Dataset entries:
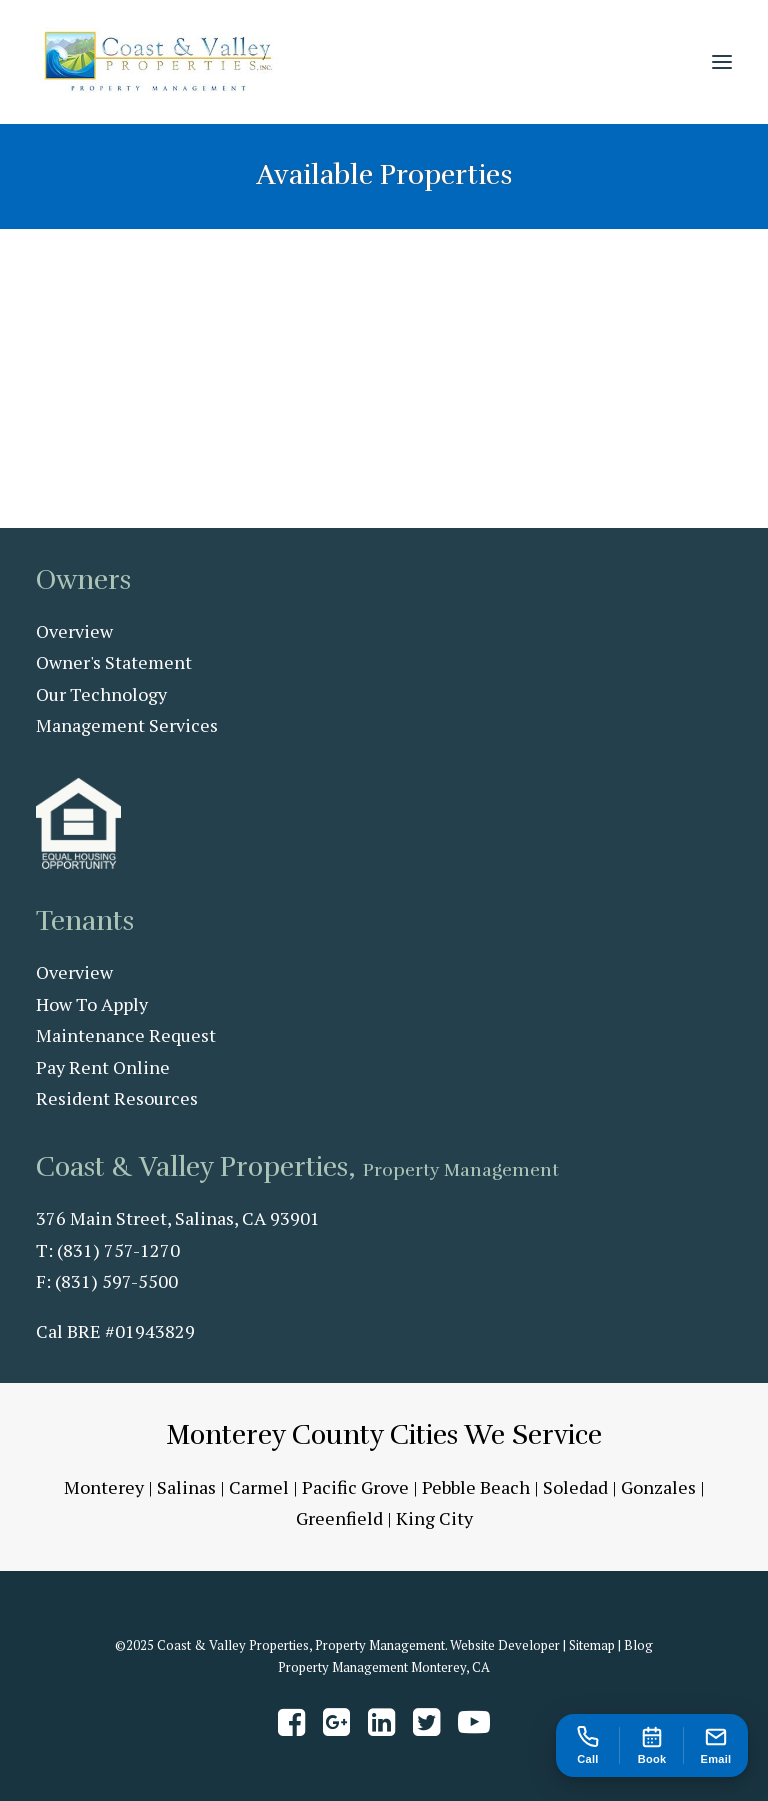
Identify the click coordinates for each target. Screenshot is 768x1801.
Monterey (104, 1487)
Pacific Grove (355, 1487)
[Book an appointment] (652, 1745)
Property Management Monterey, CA (384, 1667)
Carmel (259, 1487)
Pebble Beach (476, 1487)
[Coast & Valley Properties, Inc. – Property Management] (158, 62)
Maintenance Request (126, 1035)
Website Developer (505, 1645)
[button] (722, 62)
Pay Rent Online (103, 1067)
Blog (638, 1645)
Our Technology (101, 694)
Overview (74, 631)
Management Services (127, 725)
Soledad (575, 1487)
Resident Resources (117, 1098)
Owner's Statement (114, 662)
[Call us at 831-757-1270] (588, 1745)
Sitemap (592, 1645)
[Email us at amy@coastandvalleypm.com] (716, 1745)
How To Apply (92, 1004)
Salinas (186, 1487)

▸ Your objective
Search the entries above for the string "Management", and report each line where it occurs.

▸ Exercise result
Property Management Monterey, CA (384, 1667)
[Coast & Valley Properties, Inc. – Property Management] (158, 62)
Management Services (127, 725)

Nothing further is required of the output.